Thursday, May 21, 2015

The Rwandan People

Rwanda is extremely poor, and has an exceedingly disturbing genocide in its history.  But its people are beautiful, strong, resilient, and friendly.  Here is a random snapshot of people I saw.  


Parents taking children to school.


A young lady carrying a baby was positively beaming when she saw us outside of African Evangelical Enterprise (AEE) Headquarters. 


One of the many ladies selling pineapple.  Those are really sweet and juicy. 


Can you balance a big bucket on your head, carrying a string of fish on one hand, and speaking on the mobile phone with another?


The young people at the University of Rwanda are just like the students at other universities in other countries.  Except that they seem leaner.  

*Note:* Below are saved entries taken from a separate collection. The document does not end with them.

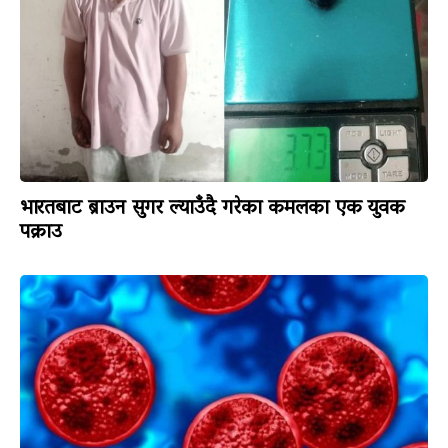
भारतबाट ब्राउन सुगर ल्याउँदै गरेका कमलका एक युवक
पक्राउ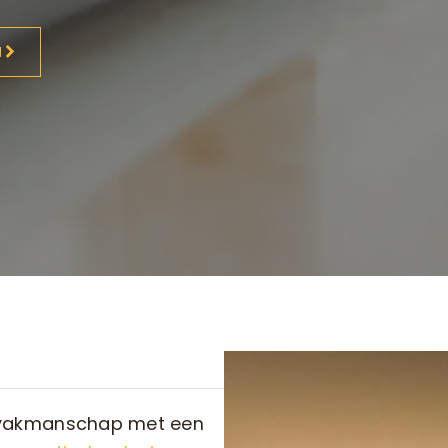
N
 vakmanschap met een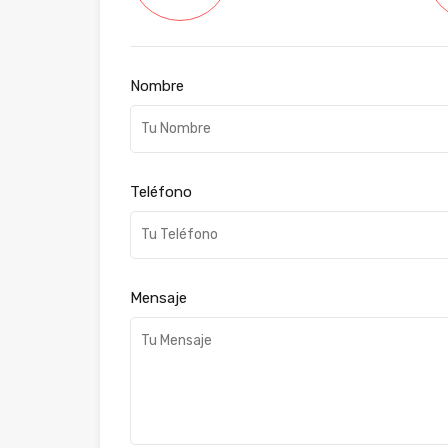
Nombre
Teléfono
Mensaje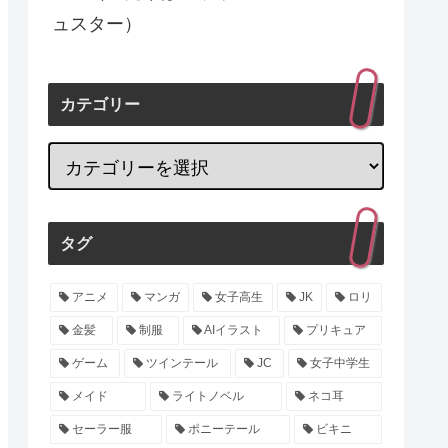
ュスター）
カテゴリー
タグ
アニメ
マンガ
女子高生
JK
ロリ
金髪
制服
AIイラスト
プリキュア
ゲーム
ツインテール
JC
女子中学生
メイド
ライトノベル
ネコ耳
セーラー服
ポニーテール
ビキニ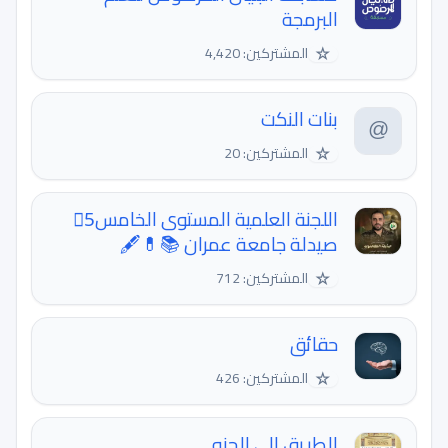
البرمجة
☆
المشتركين: 4,420
بنات النكت
☆
المشتركين: 20
اللجنة العلمية المستوى الخامس5⃣
صيدلة جامعة عمران 📚💊🖋
☆
المشتركين: 712
حقائق
☆
المشتركين: 426
الطريق الى الجنه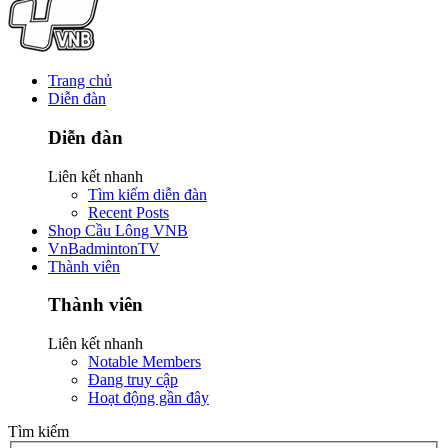
Trang chủ
Diễn đàn
Diễn đàn
Liên kết nhanh
Tìm kiếm diễn đàn
Recent Posts
Shop Cầu Lông VNB
VnBadmintonTV
Thành viên
Thành viên
Liên kết nhanh
Notable Members
Đang truy cập
Hoạt động gần đây
Tìm kiếm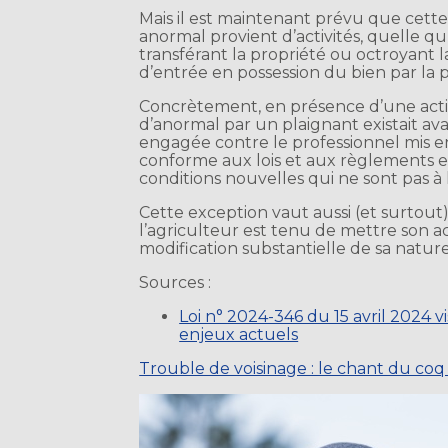
Mais il est maintenant prévu que cette
anormal provient d’activités, quelle qu
transférant la propriété ou octroyant l
d’entrée en possession du bien par la 
Concrètement, en présence d’une activi
d’anormal par un plaignant existait av
engagée contre le professionnel mis e
conforme aux lois et aux règlements e
conditions nouvelles qui ne sont pas à
Cette exception vaut aussi (et surtout
l’agriculteur est tenu de mettre son ac
modification substantielle de sa nature
Sources :
Loi n° 2024-346 du 15 avril 2024 vi
enjeux actuels
Trouble de voisinage : le chant du coq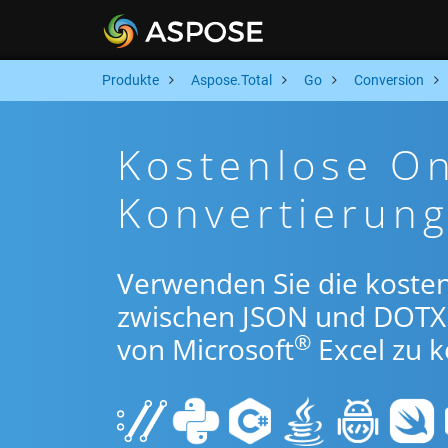
Produkte
Aspose.Total
Go
Conversion
Kostenlose O
Konvertierun
Verwenden Sie die koste
zwischen JSON und DOTX
®
von Microsoft
Excel zu k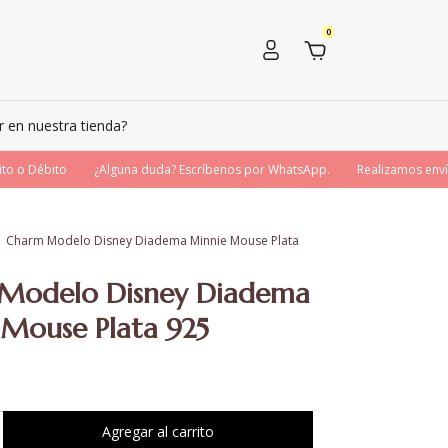
0
en nuestra tienda?
 Débito
¿Alguna duda? Escríbenos por WhatsApp.
Realizamos envíos N
Charm Modelo Disney Diadema Minnie Mouse Plata
Modelo Disney Diadema
Mouse Plata 925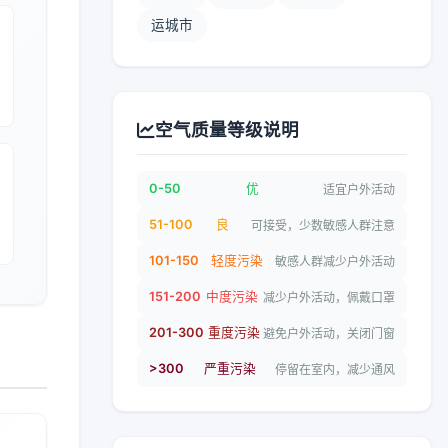
运城市
空气质量等级说明
0-50
优
适宜户外活动
51-100
良
可接受，少数敏感人群注意
101-150
轻度污染
敏感人群减少户外活动
151-200
中度污染
减少户外活动，佩戴口罩
201-300
重度污染
避免户外活动，关闭门窗
>300
严重污染
停留在室内，减少通风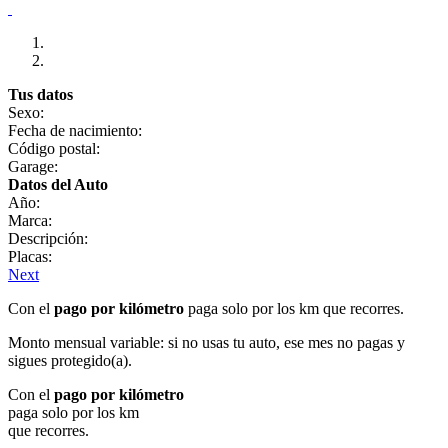
Tus datos
Sexo:
Fecha de nacimiento:
Código postal:
Garage:
Datos del Auto
Año:
Marca:
Descripción:
Placas:
Next
Con el
pago por kilómetro
paga solo por los km que recorres.
Monto mensual variable: si no usas tu auto, ese mes no pagas y
sigues protegido(a).
Con el
pago por kilómetro
paga solo por los km
que recorres.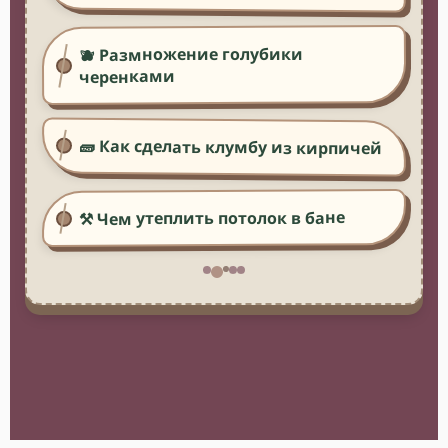
🫐 Размножение голубики
черенками
🧱 Как сделать клумбу из кирпичей
⚒️ Чем утеплить потолок в бане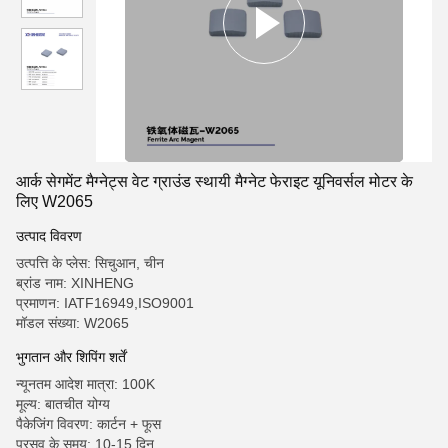
आर्क सेगमेंट मैग्नेट्स वेट ग्राउंड स्थायी मैग्नेट फेराइट यूनिवर्सल मोटर के
लिए W2065
उत्पाद विवरण
उत्पत्ति के प्लेस: सिचुआन, चीन
ब्रांड नाम: XINHENG
प्रमाणन: IATF16949,ISO9001
मॉडल संख्या: W2065
भुगतान और शिपिंग शर्तें
न्यूनतम आदेश मात्रा: 100K
मूल्य: बातचीत योग्य
पैकेजिंग विवरण: कार्टन + फूस
प्रसव के समय: 10-15 दिन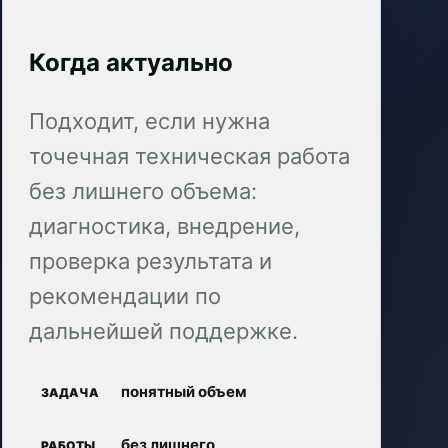
Когда актуально
Подходит, если нужна
точечная техническая работа
без лишнего объема:
диагностика, внедрение,
проверка результата и
рекомендации по
дальнейшей поддержке.
понятный объем
ЗАДАЧА
без лишнего
РАБОТЫ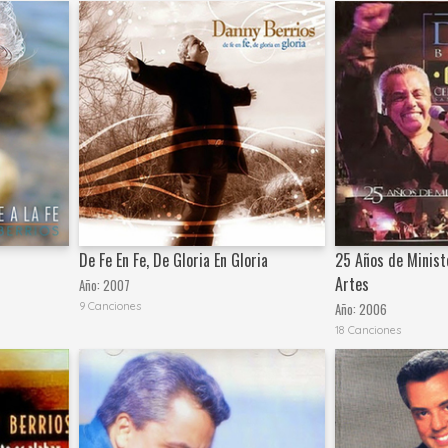
De Fe En Fe, De Gloria En Gloria
25 Años de Ministe
Artes
Año:
2007
9 Canciones
Año:
2006
18 Canciones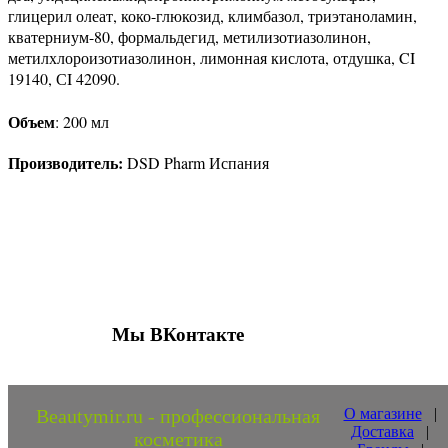
глицерил олеат, коко-глюкозид, климбазол, триэтаноламин,
кватерниум-80, формальдегид, метилизотиазолинон,
метилхлороизотиазолинон, лимонная кислота, отдушка, CI
19140, СI 42090.
Объем
: 200 мл
Производитель:
DSD Pharm Испания
Присоединяйтесь к нашим группам 
социальных сетях
Мы ВКонтакте
Beautymir.ru - профессиональная
О магазине
|
Доставка
|
косметика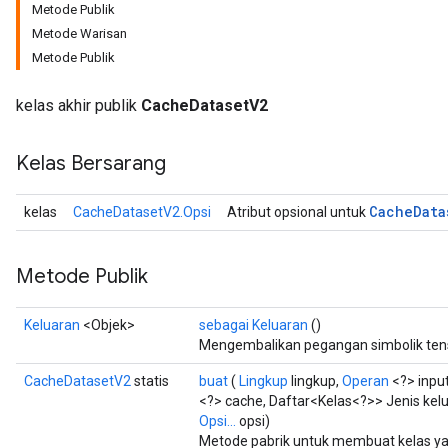
Metode Publik
Metode Warisan
Metode Publik
kelas akhir publik
CacheDatasetV2
Kelas Bersarang
Cache
Data
kelas
CacheDatasetV2.Opsi
Atribut opsional untuk
Metode Publik
Keluaran
<Objek>
sebagai Keluaran
()
Mengembalikan pegangan simbolik ten
CacheDatasetV2
statis
buat
(
Lingkup
lingkup,
Operan
<?> inpu
<?> cache, Daftar<Kelas<?>> Jenis kel
Opsi...
opsi)
Metode pabrik untuk membuat kelas 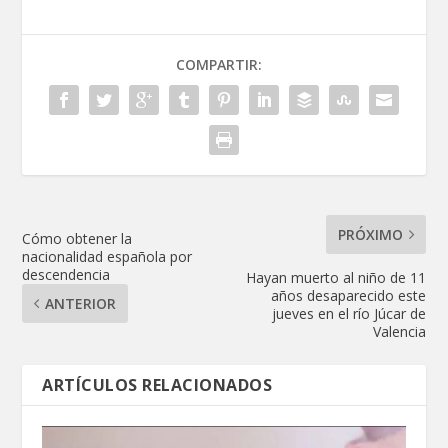
COMPARTIR:
PRÓXIMO
Cómo obtener la
nacionalidad española por
descendencia
Hayan muerto al niño de 11
años desaparecido este
ANTERIOR
jueves en el río Júcar de
Valencia
ARTÍCULOS RELACIONADOS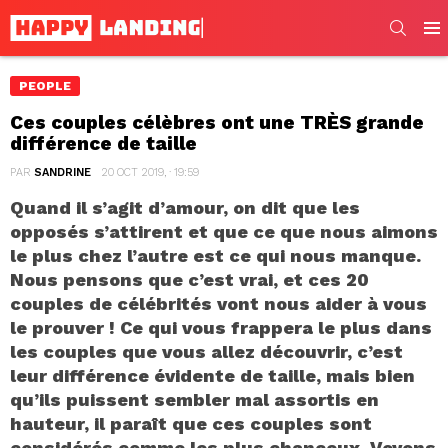
SEARC
Men
PEOPLE
Ces couples célèbres ont une TRÈS grande
différence de taille
PAR
SANDRINE
20 OCT 2019, · 19:59
Quand il s’agit d’amour, on dit que les
opposés s’attirent et que ce que nous aimons
le plus chez l’autre est ce qui nous manque.
Nous pensons que c’est vrai, et ces 20
couples de célébrités vont nous aider à vous
le prouver ! Ce qui vous frappera le plus dans
les couples que vous allez découvrir, c’est
leur différence évidente de taille, mais bien
qu’ils puissent sembler mal assortis en
hauteur, il paraît que ces couples sont
considérés comme les plus chanceux. Voyons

A beautiful young women peeling potatoes at one of the houses where we plan to install a solar power system.  This village is less than an hour from Kigali.  Yet the whole region  has no electrical power.  Starting around six, even before the sun sets, the inside of the house is plunged into darkness.  How do you cook, eat, and do housework?  How do the students do their homework?  The reality is they don’t.  













4 comments:

YTSL said...

Thank you for sharing the photos and your thoughts. One of my strongest memories of attending the Hong Kong International Film Festival involved attending a screening of "Hotel Rwanda" at the Hong Kong Cultural Centre and weeping several times during and after the screening. It's amazing that after all that carnage, there still was a country and people -- and that in the intervening years, it actually has fared much better than expected.

YTSL said...

In what can seem another lifetime, I was an Africanist -- and one of my housemates/colleagues was a Rwandan specialist. Before the 1995 Rwandan massacre, the country was considered one of the richest in East Africa. I haven't kept up as much as I would like with African affairs but isn't that still the case? Even so though, I can imagine how much of the country -- and many of the people -- can seem poor in the eyes of, say, Hong Kongers.

Re a whole region being without electricity power: it's amazing, isn't it, how people in some parts of the world can't imagine contemporary life without the internet and smart phones while other parts of the same world still remain without any electricity power at all.

StephenC said...

They are very poor and underdeveloped these days. Even compared with countries like Uganda and Kenya. But it is very clean, both physically and governmentally. And it is very hopeful.

StephenC said...

They are very poor and underdeveloped these days. Even compared with countries like Uganda and Kenya. But it is very clean, both physically and governmentally. And it is very hopeful.